• [Task to complete]:
Print out the full material below, exact in every line, with no images included.

• [Provided information]:
|---|

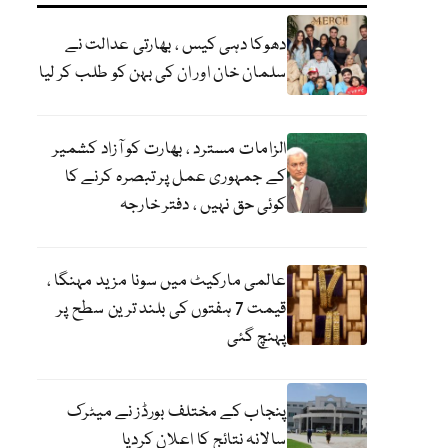
دھوکا دہی کیس ، بھارتی عدالت نے
سلمان خان اور ان کی بہن کو طلب کر لیا
الزامات مسترد ، بھارت کو آزاد کشمیر
کے جمہوری عمل پر تبصرہ کرنے کا
کوئی حق نہیں ، دفتر خارجہ
عالمی مارکیٹ میں سونا مزید مہنگا ،
قیمت 7 ہفتوں کی بلند ترین سطح پر
پہنچ گئی
پنجاب کے مختلف بورڈز نے میٹرک
سالانہ نتائج کا اعلان کردیا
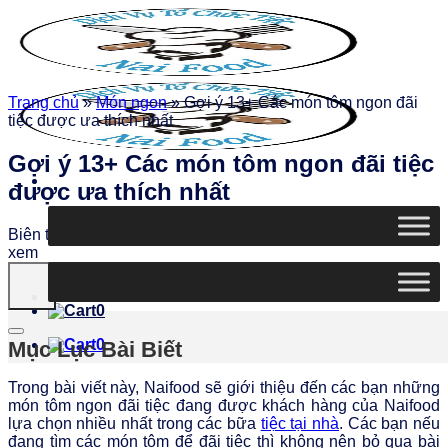
Chuyển
đến
nội
dung
Trang chủ
»
Món ngon
»
Gợi ý 13+ Các món tôm ngon đãi
tiệc được ưa thích nhất
Gợi ý 13+ Các món tôm ngon đãi tiệc
được ưa thích nhất
Biên tập
Ngọc Thiện
|
Ngày đăng: 20/03/2026
|
4437 lượt
xem
0
0
Mục Lục Bài Biết
Trong bài viết này, Naifood sẽ giới thiệu đến các bạn những
món tôm ngon đãi tiệc đang được khách hàng của Naifood
lựa chọn nhiều nhất trong các bữa
tiệc tại nhà
. Các bạn nếu
đang tìm các món tôm để đãi tiệc thì không nên bỏ qua bài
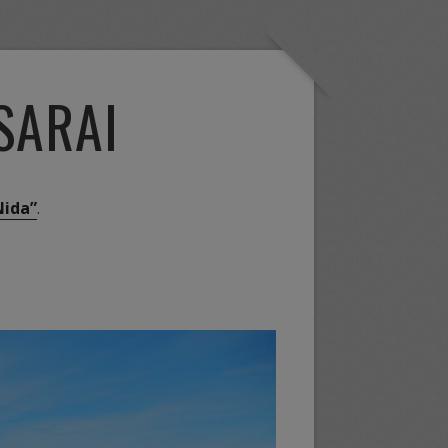
SARAI
Nida”
.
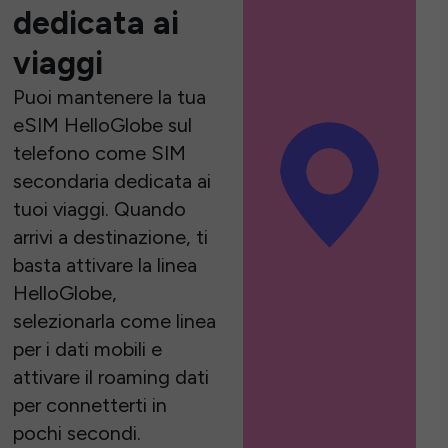
dedicata ai
viaggi
Puoi mantenere la tua
eSIM HelloGlobe sul
telefono come SIM
secondaria dedicata ai
tuoi viaggi. Quando
arrivi a destinazione, ti
basta attivare la linea
HelloGlobe,
selezionarla come linea
per i dati mobili e
attivare il roaming dati
per connetterti in
pochi secondi.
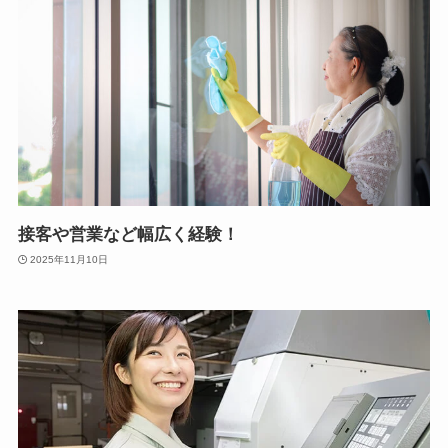
接客や営業など幅広く経験！
2025年11月10日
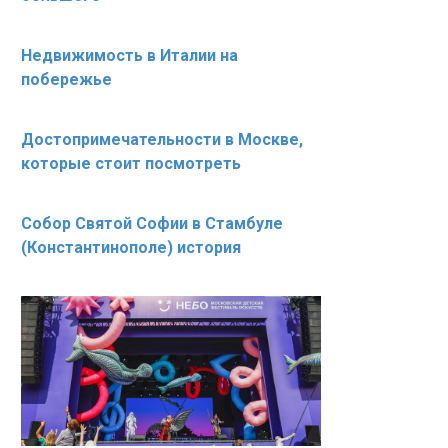
Недвижимость в Италии на
побережье
Достопримечательности в Москве,
которые стоит посмотреть
Собор Святой Софии в Стамбуле
(Константинополе) история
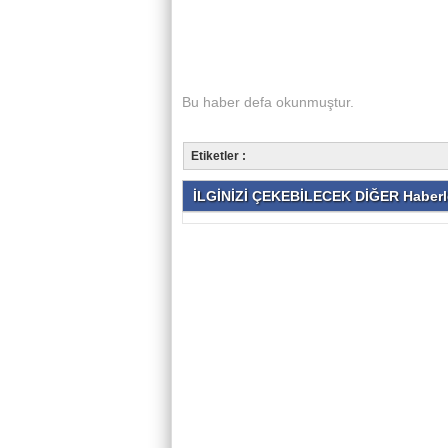
Bu haber
defa okunmuştur.
Etiketler :
İLGİNİZİ ÇEKEBİLECEK DİĞER Haberl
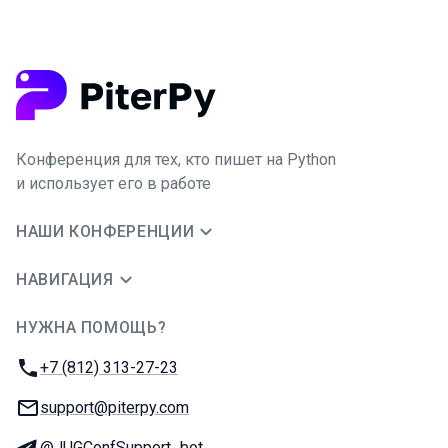
Конференция для тех, кто пишет на Python
и использует его в работе
НАШИ КОНФЕРЕНЦИИ
НАВИГАЦИЯ
НУЖНА ПОМОЩЬ?
JUG Ru Group
Телефон:
+7 (812) 313-27-23
E-mail:
support@piterpy.com
Телеграм:
@JUGConfSupport_bot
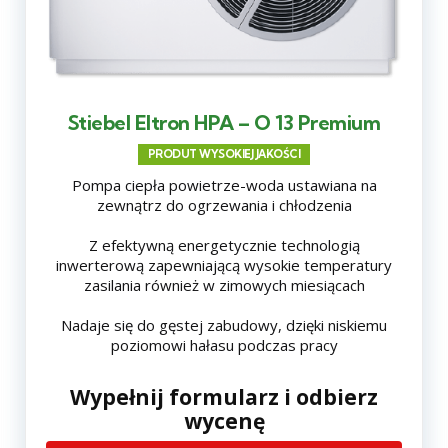
Stiebel Eltron HPA – O 13 Premium
PRODUT WYSOKIEJ JAKOŚCI
Pompa ciepła powietrze-woda ustawiana na
zewnątrz do ogrzewania i chłodzenia
Z efektywną energetycznie technologią
inwerterową zapewniającą wysokie temperatury
zasilania również w zimowych miesiącach
Nadaje się do gęstej zabudowy, dzięki niskiemu
poziomowi hałasu podczas pracy
Wypełnij formularz i odbierz
wycenę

|---|

• [Exercise response]:
دھوکا دہی کیس ، بھارتی عدالت نے
سلمان خان اور ان کی بہن کو طلب کر لیا
الزامات مسترد ، بھارت کو آزاد کشمیر
کے جمہوری عمل پر تبصرہ کرنے کا
کوئی حق نہیں ، دفتر خارجہ
عالمی مارکیٹ میں سونا مزید مہنگا ،
قیمت 7 ہفتوں کی بلند ترین سطح پر
پہنچ گئی
پنجاب کے مختلف بورڈز نے میٹرک
سالانہ نتائج کا اعلان کردیا
Chuyển
đến
nội
dung
Trang chủ
»
Món ngon
»
Gợi ý 13+ Các món tôm ngon đãi
tiệc được ưa thích nhất
Gợi ý 13+ Các món tôm ngon đãi tiệc
được ưa thích nhất
Biên tập
Ngọc Thiện
|
Ngày đăng: 20/03/2026
|
4437 lượt
xem
0
0
Mục Lục Bài Biết
Trong bài viết này, Naifood sẽ giới thiệu đến các bạn những
món tôm ngon đãi tiệc đang được khách hàng của Naifood
lựa chọn nhiều nhất trong các bữa
tiệc tại nhà
. Các bạn nếu
đang tìm các món tôm để đãi tiệc thì không nên bỏ qua bài
SARAI
Nida”
.
dedicata ai
viaggi
Puoi mantenere la tua
eSIM HelloGlobe sul
telefono come SIM
secondaria dedicata ai
tuoi viaggi. Quando
arrivi a destinazione, ti
basta attivare la linea
HelloGlobe,
selezionarla come linea
per i dati mobili e
attivare il roaming dati
per connetterti in
pochi secondi.
接客や営業など幅広く経験！
2025年11月10日
Недвижимость в Италии на
побережье
Достопримечательности в Москве,
которые стоит посмотреть
Собор Святой Софии в Стамбуле
(Константинополе) история
Bu haber
defa okunmuştur.
Etiketler :
İLGİNİZİ ÇEKEBİLECEK DİĞER Haberl
Конференция для тех, кто пишет на Python
и использует его в работе
НАШИ КОНФЕРЕНЦИИ
НАВИГАЦИЯ
НУЖНА ПОМОЩЬ?
JUG Ru Group
Телефон:
+7 (812) 313-27-23
E-mail:
support@piterpy.com
Телеграм:
@JUGConfSupport_bot
Stiebel Eltron HPA – O 13 Premium
PRODUT WYSOKIEJ JAKOŚCI
Pompa ciepła powietrze-woda ustawiana na
zewnątrz do ogrzewania i chłodzenia
Z efektywną energetycznie technologią
inwerterową zapewniającą wysokie temperatury
zasilania również w zimowych miesiącach
Nadaje się do gęstej zabudowy, dzięki niskiemu
poziomowi hałasu podczas pracy
Wypełnij formularz i odbierz
wycenę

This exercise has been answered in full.